Your instructions:
What is needed is an exact copy of the lines in the entries below from the one holding "les persones amb les que has passat" through the one holding "Žákovský parlament", pictures excluded.

----

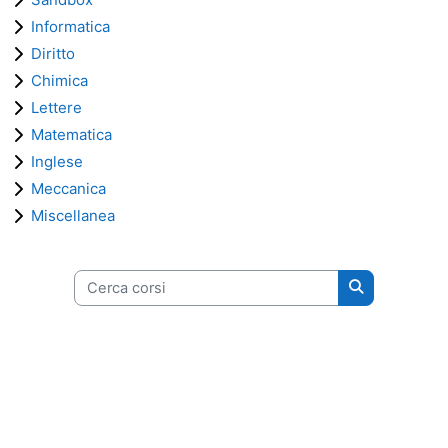
Informatica
Diritto
Chimica
Lettere
Matematica
Inglese
Meccanica
Miscellanea
Cerca corsi
Cerca corsi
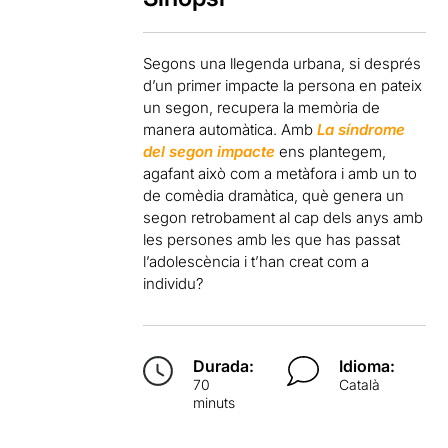
Segons una llegenda urbana, si després
d’un primer impacte la persona en pateix
un segon, recupera la memòria de
manera automàtica. Amb
La síndrome
del segon impacte
ens plantegem,
agafant això com a metàfora i amb un to
de comèdia dramàtica, què genera un
segon retrobament al cap dels anys amb
les persones amb les que has passat
l’adolescència i t’han creat com a
individu?
Durada:
Idioma:
70
Català
minuts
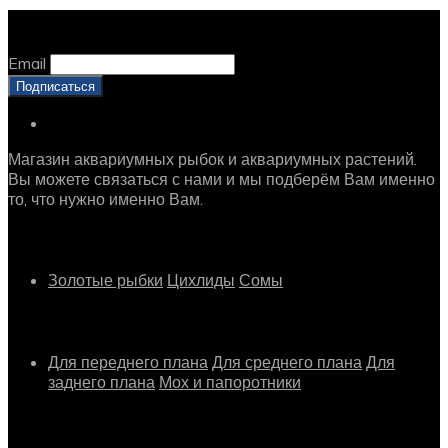
Оставайтесь с нами, оставьте email
Email
Магазин аквариумных рыбок и аквариумных растений.
Вы можете связаться с нами и мы подберём Вам именно
то, что нужно именно Вам.
Рыбки
Золотые рыбки
Цихлиды
Сомы
Растения
Для переднего плана
Для среднего плана
Для
заднего плана
Мох и папоротники
Другое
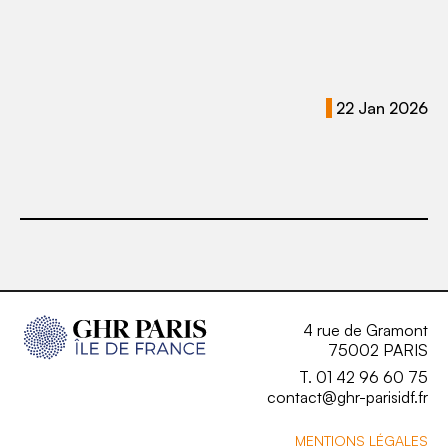
22 Jan 2026
4 rue de Gramont
75002 PARIS
T. 01 42 96 60 75
contact@ghr-parisidf.fr
MENTIONS LÉGALES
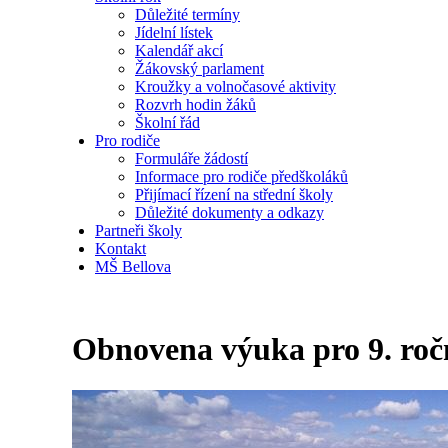
Důležité termíny
Jídelní lístek
Kalendář akcí
Žákovský parlament
Kroužky a volnočasové aktivity
Rozvrh hodin žáků
Školní řád
Pro rodiče
Formuláře žádostí
Informace pro rodiče předškoláků
Přijímací řízení na střední školy
Důležité dokumenty a odkazy
Partneři školy
Kontakt
MŠ Bellova
Obnovena výuka pro 9. roč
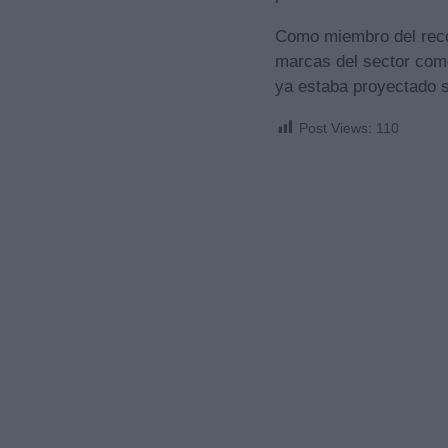
Como miembro del reco
marcas del sector como
ya estaba proyectado s
Post Views:
110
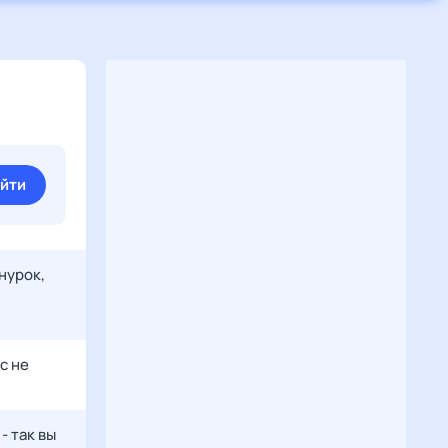
йти
нурок,
с не
- так вы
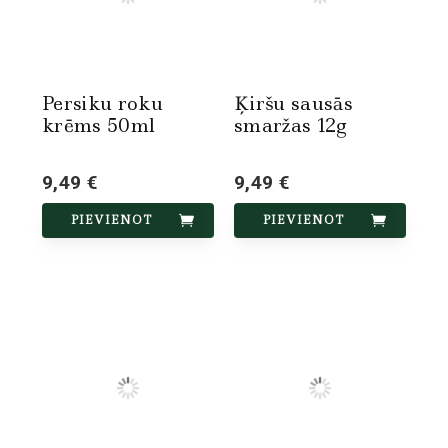
Persiku roku
Ķiršu sausās
krēms 50ml
smaržas 12g
9,49 €
9,49 €
PIEVIENOT
PIEVIENOT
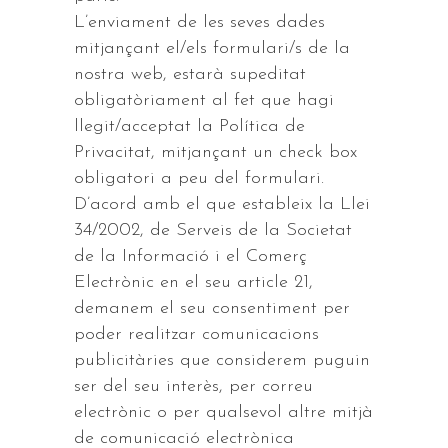
L’enviament de les seves dades
mitjançant el/els formulari/s de la
nostra web, estarà supeditat
obligatòriament al fet que hagi
llegit/acceptat la Política de
Privacitat, mitjançant un check box
obligatori a peu del formulari.
D’acord amb el que estableix la Llei
34/2002, de Serveis de la Societat
de la Informació i el Comerç
Electrònic en el seu article 21,
demanem el seu consentiment per
poder realitzar comunicacions
publicitàries que considerem puguin
ser del seu interès, per correu
electrònic o per qualsevol altre mitjà
de comunicació electrònica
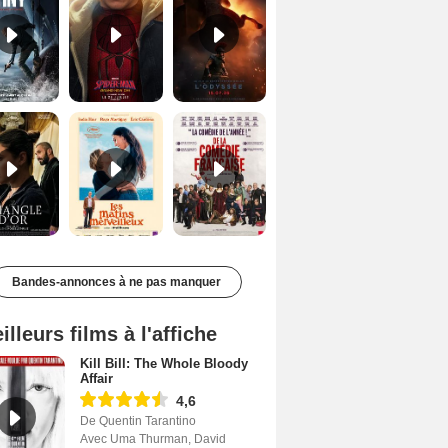
Le Triangle d'or Bande-annonce VF
Les Matins merveilleux Bande-annonce VF
De la Comédie-Française Teaser VF
Bandes-annonces à ne pas manquer
illeurs films à l'affiche
Kill Bill: The Whole Bloody
Affair
4,6
De Quentin Tarantino
Avec Uma Thurman, David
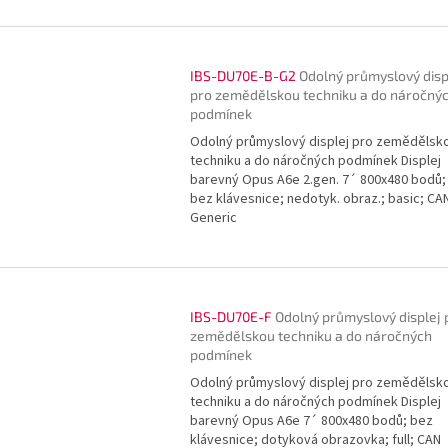
IBS-DU70E-B-G2
Odolný průmyslový disp
pro zemědělskou techniku a do náročný
podmínek
Odolný průmyslový displej pro zemědělsk
techniku a do náročných podmínek Displej
barevný Opus A6e 2.gen. 7´ 800x480 bodů;
bez klávesnice; nedotyk. obraz.; basic; CA
Generic
IBS-DU70E-F
Odolný průmyslový displej 
zemědělskou techniku a do náročných
podmínek
Odolný průmyslový displej pro zemědělsk
techniku a do náročných podmínek Displej
barevný Opus A6e 7´ 800x480 bodů; bez
klávesnice; dotyková obrazovka; full; CAN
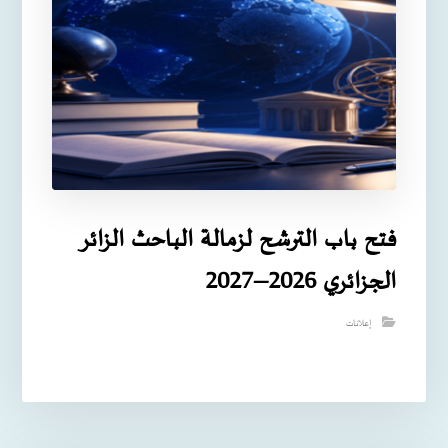
فتح باب الترشح لزمالة الباحث الزائر
الجزائري 2026–2027
إعلانات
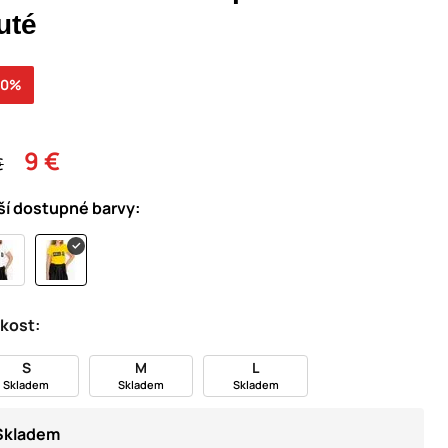
uté
40%
9 €
€
ší dostupné barvy:
ikost:
S
M
L
Skladem
Skladem
Skladem
Skladem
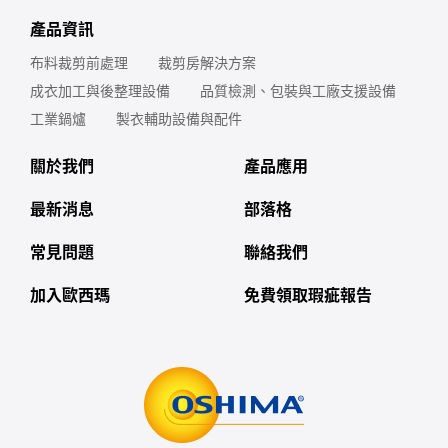
產品資訊
布料裁剪前處理
裁剪房解決方案
成衣加工與後整理設備
品質檢測、包裝與工廠支援設備
工業鍋爐
製衣輔助設備與配件
關於我們
產品應用
最新消息
部落格
常見問題
聯絡我們
加入歐西瑪
免費領取瑕疵報告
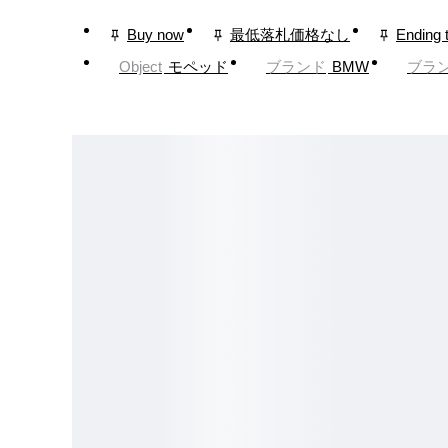
Buy now
最低落札価格なし
Ending 
Object
モペッド
ブランド
BMW
ブラ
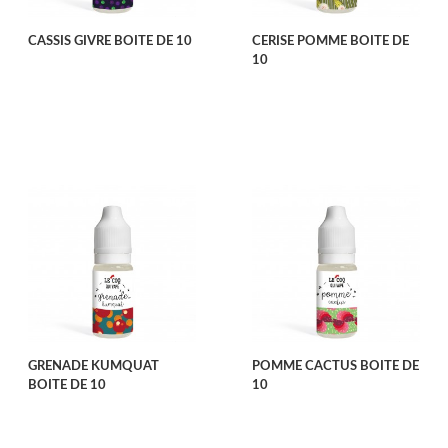
CASSIS GIVRE BOITE DE 10
CERISE POMME BOITE DE
10
GRENADE KUMQUAT
POMME CACTUS BOITE DE
BOITE DE 10
10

----

Exercise result:
les persones amb les que has passat
l’adolescència i t’han creat com a
individu?
Durada:
Idioma:
70
Català
minuts
Оставайтесь с нами, оставьте email
Email
Магазин аквариумных рыбок и аквариумных растений.
Вы можете связаться с нами и мы подберём Вам именно
то, что нужно именно Вам.
Рыбки
Золотые рыбки
Цихлиды
Сомы
Растения
Для переднего плана
Для среднего плана
Для
заднего плана
Мох и папоротники
Другое
22 Jan 2026
4 rue de Gramont
75002 PARIS
T. 01 42 96 60 75
contact@ghr-parisidf.fr
MENTIONS LÉGALES
Důležité termíny
Jídelní lístek
Kalendář akcí
Žákovský parlament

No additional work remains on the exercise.